Hi Craig
I am struggling a bit to picture your situation; for example you are in the driver or front passenger seat, looking out the window, how are you shooting across the bonnet (unless you are hanging half out the window which would make it almost impossible to hold the camera steady). However, that doesn't ultimately matter. It is certainly true that air movements due to heat can cause distortion and affect sharpness, so this is one possible cause, although it is to some extent distance dependent. It may be unnoticeable if the subject is near, but will certainly get worse with more air between you and subject. As I said, there would be several other possible causes and all you can do is try and eliminate those as a possibility.

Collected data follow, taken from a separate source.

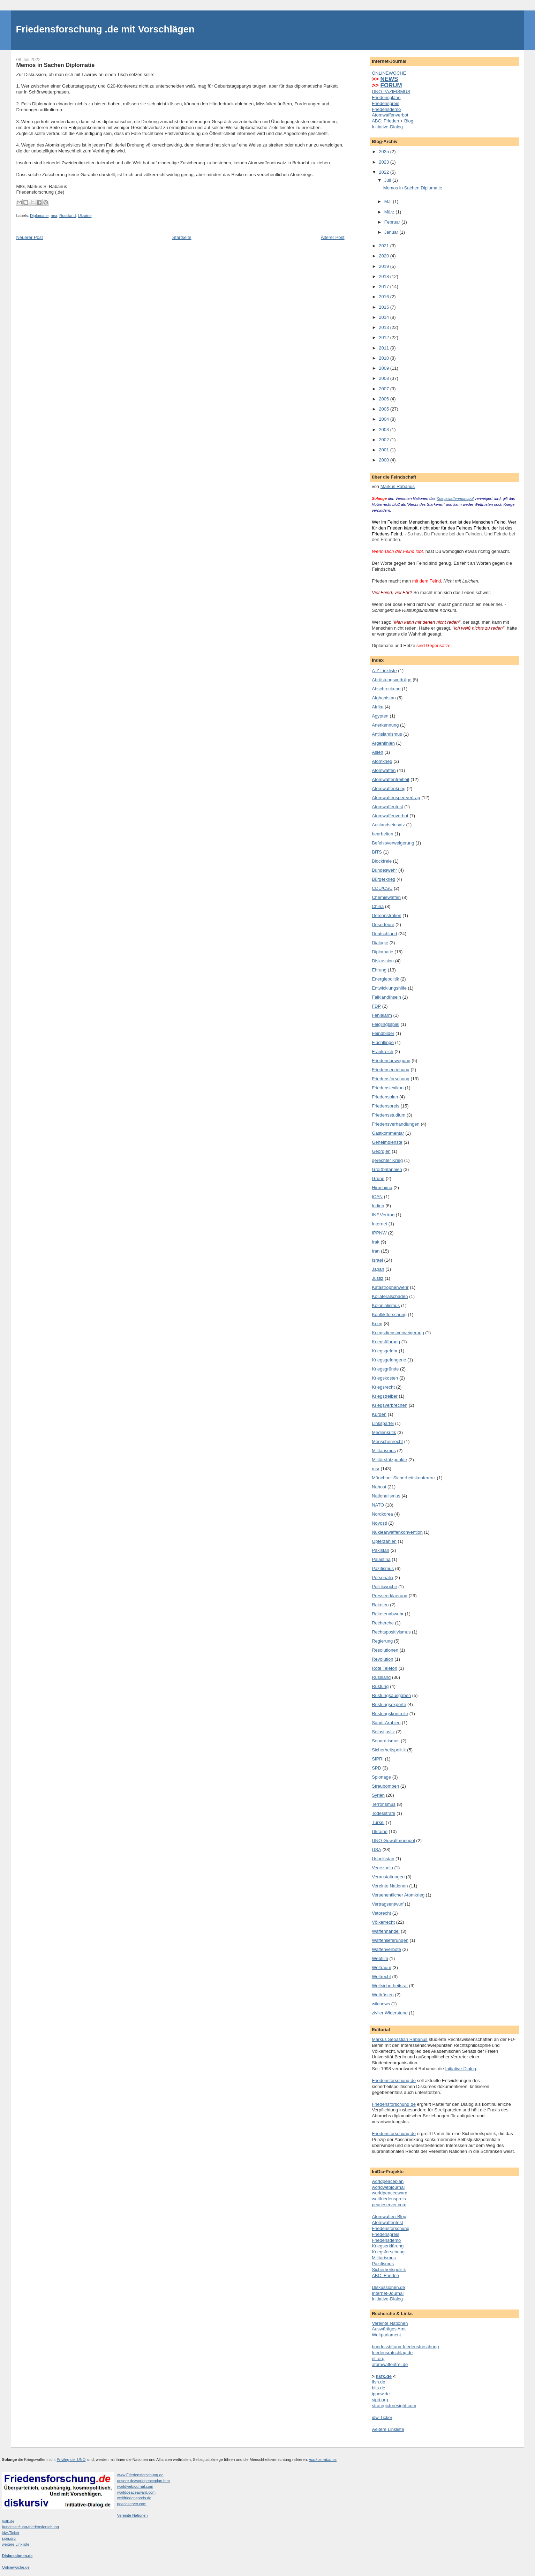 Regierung (382, 1641)
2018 (384, 276)
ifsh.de (378, 2382)
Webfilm (380, 1958)
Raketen (380, 1604)
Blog (408, 120)
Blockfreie (382, 861)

My list of things to check for sharpness generally includes: subject motion (not likely to be a cause with this shot); camera motion (IS on or off? is IS in the right setting? fast enough shutter speed for focal length? steady platform?); lens and camera (high megapixel cameras are very finicky/demanding and amplify sharpness problems due to small pixel size; poor quality filters; lens sharpness generally at focal length used); air effects (heat particularly over distance); shutter shock (using mechanical shutter?); post-processing issues such as noise reduction and cropping.
It is probably easy to test the bonnet heat theory by shooting some test shots in your own drive over a hot engine, in a controlled way (eg camera on a tripod to eliminate other sources of blurring, static subject, still day) and compare directly with the same subject shot away from the bonnet at the same distance.